England Face Argentina in World Cup Semi-Final Showdown After Chaotic Swiss Escape

Argentina have done it again. Somehow, against all odds and occasionally against the run of play, they've scraped through another knockout tie and booked their place in a World Cup semi-final against England—a fixture that promises to be genuinely generational.
There's something almost mythical about this Argentina team. They simply refuse to be eliminated from major tournaments. Back-to-back Copa America triumphs have been followed by a march through this World Cup that defies logic. Win back-to-back world titles? They're just two games away from joining an exclusive club.
Yet here's the uncomfortable truth: they're deeply flawed. Strikingly so, at times. And somehow, it never matters a jot.
This tournament has split itself into two distinct halves. France and Spain occupy one landscape—technically superior, cohesive, the footballing elite. On the other side sit England and Argentina: sporadically brilliant, occasionally dreadful, both having teetered on the brink of spectacular implosion before clawing their way through.
That semi-final will be chaos incarnate. Genuinely dangerous chaos. The winner emerges as second favourite for the final, yet arrives with such an absurd belief in destiny they'll be formidable opposition.
Against Switzerland, Argentina looked like they might actually breeze through for once. Alexis Mac Allister's early header from a corner seemed to promise a straightforward evening. Then the Swiss grew into it. By half-time they'd seized the initiative, and early in the second period Dan Ndoye slotted past the goalkeeper from a tight angle to level matters.
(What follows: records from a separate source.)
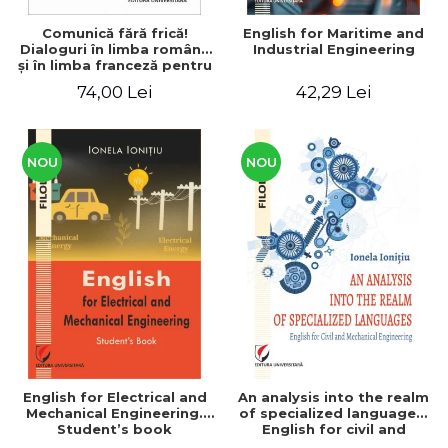
Comunică fără frică!
English for Maritime and
Dialoguri în limba română
Industrial Engineering
şi în limba franceză pentru
cetăţenii
74,00 Lei
42,29 Lei
străini/Communique sans
peur! Dialogues en
roumain et en français
pour les citoyens
étrangers
NOU
NOU
English for Electrical and
An analysis into the realm
Mechanical Engineering.
of specialized languages.
Student’s book
English for civil and
mechanical engineering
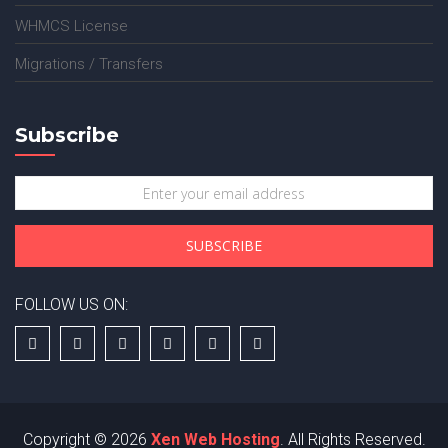
WHMCS License
Migrations / Transfers
Subscribe
FOLLOW US ON:
Copyright © 2026
Xen Web Hosting
. All Rights Reserved.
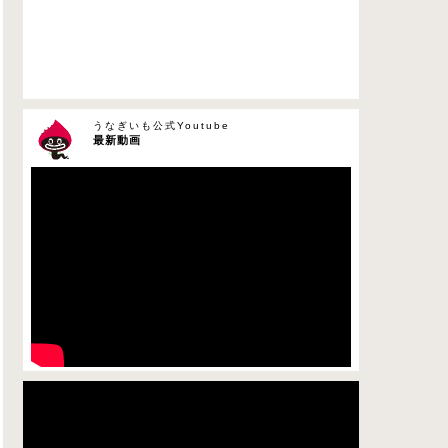
うなぎいも公式Youtube
最新動画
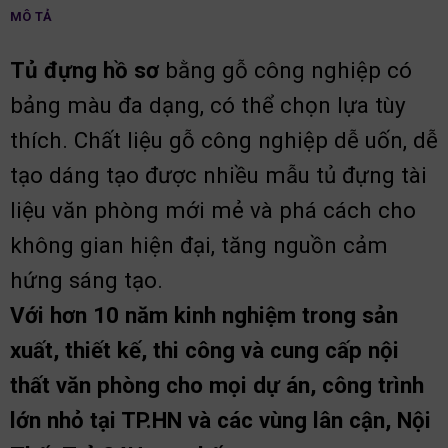
MÔ TẢ
Tủ đựng hồ sơ
bằng gỗ công nghiệp có
bảng màu đa dạng, có thể chọn lựa tùy
thích. Chất liệu gỗ công nghiệp dễ uốn, dễ
tạo dáng tạo được nhiều mẫu tủ đựng tài
liệu văn phòng mới mẻ và phá cách cho
không gian hiện đại, tăng nguồn cảm
hứng sáng tạo.
Với hơn 10 năm kinh nghiệm trong sản
xuất, thiết kế, thi công và cung cấp nội
thất văn phòng cho mọi dự án, công trình
lớn nhỏ tại TP.HN và các vùng lân cận, Nội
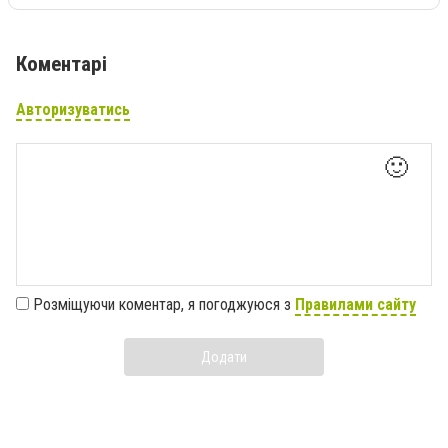
Коментарі
Авторизуватись
🙂
Розміщуючи коментар, я погоджуюся з
Правилами сайту
Додати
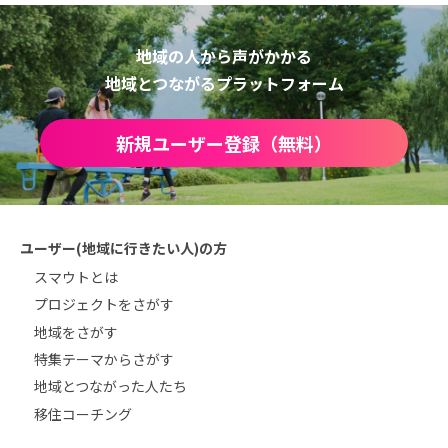
地域の人から声がかかる
地域とつながるプラットフォーム
新規ユーザー登録（無料）
ユーザー(地域に行きたい人)の方
スマウトとは
プロジェクトをさがす
地域をさがす
特集テーマからさがす
地域とつながった人たち
移住コーチング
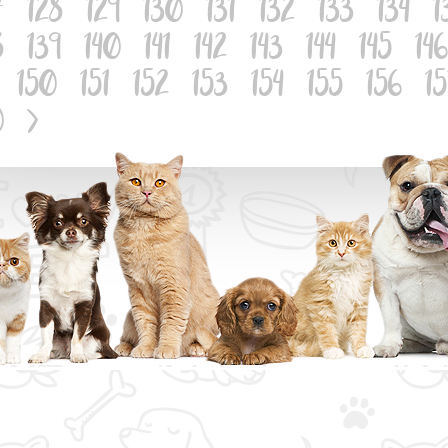
7
128
129
130
131
132
133
134
1
8
139
140
141
142
143
144
145
146
150
151
152
153
154
155
156
1
0
>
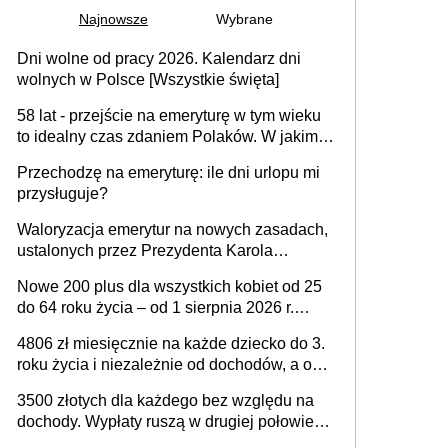
Najnowsze
Wybrane
Dni wolne od pracy 2026. Kalendarz dni
wolnych w Polsce [Wszystkie święta]
58 lat - przejście na emeryturę w tym wieku
to idealny czas zdaniem Polaków. W jakim
wieku faktycznie wnioskujemy o emeryturę i
Przechodzę na emeryturę: ile dni urlopu mi
dlaczego?
przysługuje?
Waloryzacja emerytur na nowych zasadach,
ustalonych przez Prezydenta Karola
Nawrockiego – już nie tylko procentowa, ale
Nowe 200 plus dla wszystkich kobiet od 25
również kwotowa podwyżka świadczeń?
do 64 roku życia – od 1 sierpnia 2026 r.
świadczenie przysługuje w ramach nowego
4806 zł miesięcznie na każde dziecko do 3.
programu rządowego
roku życia i niezależnie od dochodów, a od
4. roku życia 800 plus – nowe świadczenie
3500 złotych dla każdego bez względu na
ma odwrócić trend spadku liczby urodzeń w
dochody. Wypłaty ruszą w drugiej połowie
Polsce
sierpnia. Trzeba jednak złożyć wniosek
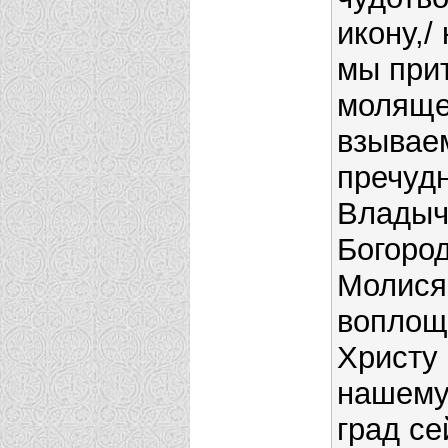
икону,/
мы при
моляще
взываем
пречуд
Владыч
Богород
Молися
воплощ
Христу 
нашему,
град се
Argentina were in genuine peril. Their composure was visibly cracking.
Then Breel Embolo intervened with a dive so spectacularly terrible it defied comprehension. Already booked. Nowhere near the box. Minutes after his team had drawn level and seized momentum. A second yellow followed inevitably, and deservedly.
But the mechanism by which he received it raises thorny questions. VAR intervened citing "mistaken identity"—the same protocol used in the Tim Ream-Miguel Almiron incident on the tournament's opening weekend. The rule allowing such intervention is woolly enough that using it to punish dives through initially booking the wrong player is technically one interpretation. But was it the intended one?
Previously, nobody deployed "mistaken identity" to describe wrongly booking the diving player in such scenarios. VAR stamping out diving through this process feels like using the right tool for the wrong reason. The unintended consequences will haunt this tournament: eventually, a diver will escape punishment because the opposing player wasn't initially booked, creating an inconsistency that can't be explained away.
This is doubtless well-meaning rule-making clumsily worded rather than anything sinister. But throwing brand new regulations into a World Cup remains questionable practice. The fact that both USA and Argentina—the tinfoil brigade's least favourite teams—have benefited from these VAR decisions adds another layer of frustration.
What mattered most was that the correct-but-curious call shifted momentum decisively Argentina's way. Switzerland retreated into their shells, and the match crept toward penalties.
With fewer than ten minutes of extra-time remaining, Julian Alvarez produced a stunning, curling finish from distance that won the game. The sort of goal that settles any match, executed in perfect character for this Argentina side—the only quibble being that it wasn't Lionel Messi delivering it.
Lautaro Martinez added a third on the break, offering Argentina fans three glorious minutes without their fingernails in their teeth.
The countdown to that semi-final has begun.